ВИЛЬНО. СЕНТЯБРЬ 1326 ГОДА ОТ РОЖДЕСТВА ХРИСТОВА.

   Альберт фон Шрейдер за свои не полные двадцать четыре года принимал участие во многих битвах и поединках. Ему приходилась сражаться самым различным оружием — от копья до кинжала, биться в рукопашную, сходиться в магических единоборствах. Однако, сейчас ему предстояло нечто совершенно непривычное — сражаться словом, убеждать в своей правоте. Причем убедить предстояло не впечатлительного юнца Айриса, забывшего обо всем на свете, стоило только намекнуть ему на возможность заполучить себе в жены смазливую девицу, а старика, прожившего на этой Земле мало что вчетверо больше самого Альберта, и хорошо знающего, что по чем. Взять одно то, как грамотно в доме обереги расставлены. Никто ничего не замечает и не подозревает, а между тем Альберт отчетливо понимал, что воспользоваться магией здесь ему будет более чем трудно. А ведь он входит в дюжину сильнейших магов Ордена…
   Всё старики-гармэ, будь они неладные. Ушли в могилы, не отдав потомкам тайн настоящей магии. По крохам собирать приходится, по крупицам… Или — всё-таки отдав? Может сидящий напротив старик — гармэ?
   У Альберта захватило дух от такого предположения. Привести в Орден гармэ… Это место в Первом Круге, вне сомнений. В неполных двадцать четыре года — в Первом Круге. Такая награда стоит того, чтобы рискнуть. Рискнуть всем, чем угодно.
   — Я хотел говорить с вами один на один, поскольку Айрис не посвящен в вашу тайну.
   — Ты также не посвящен в мою тайну. Стоит ли искать разгадки чужих тайн, ведь это может быть опасным?.. Очень опасным, — покачал головою старик.
   — Для меня это не чужая тайна. Я — дэрг и знаю об этом. Более того, я — логр. Вы — тоже дэрг, я чувствую это. Думаю, вам известно, что такое голос крови.

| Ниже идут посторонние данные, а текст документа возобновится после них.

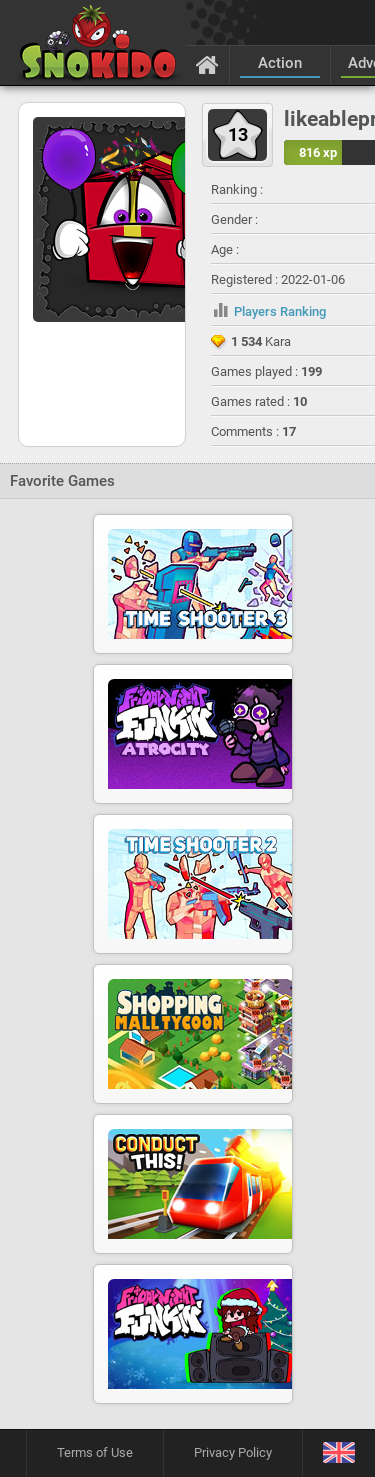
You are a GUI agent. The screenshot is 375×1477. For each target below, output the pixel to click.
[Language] (338, 1453)
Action (280, 63)
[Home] (207, 64)
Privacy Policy (233, 1452)
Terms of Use (95, 1452)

   Дед Айриса утвердительно кивнул.
   — Я знаю, что такое голос крови.
   — Думаю, что и история нашего народа вам знакома?
   — Не то, чтобы вся, но кое-что я знаю.
   "Похоже, я взял верный тон", — подумал рыцарь. В самом деле, старик отнюдь не был враждебен, а, напротив, похоже, заинтересовался тем, что ему говорят.
   — Думаю, что вы не можете не знать о великом Пэндра.
   Еле заметный кивок головой показал Альберту, что он не ошибся в своем предположении.
   — Он создал великую державу. На землях Логриса жило немало народов, но власть принадлежала нам, дэргам. И это было правильно: мы — больше, чем люди и именно нам от Бога надлежит править ими. Увы, потомки Пэндра промотали его наследие. Логрис пал, большинство дэргов погибло. Большинство — но не все. Те, кто выжили в это смутное время, начали борьбу за построение нового Логриса. Они завещали эту борьбу своим детям, те — своим и вот я — перед вами. Я вижу, что ваши предки так же хранили память о том, какому народу они принадлежат. Настало время вам и нам объединить свои усилия.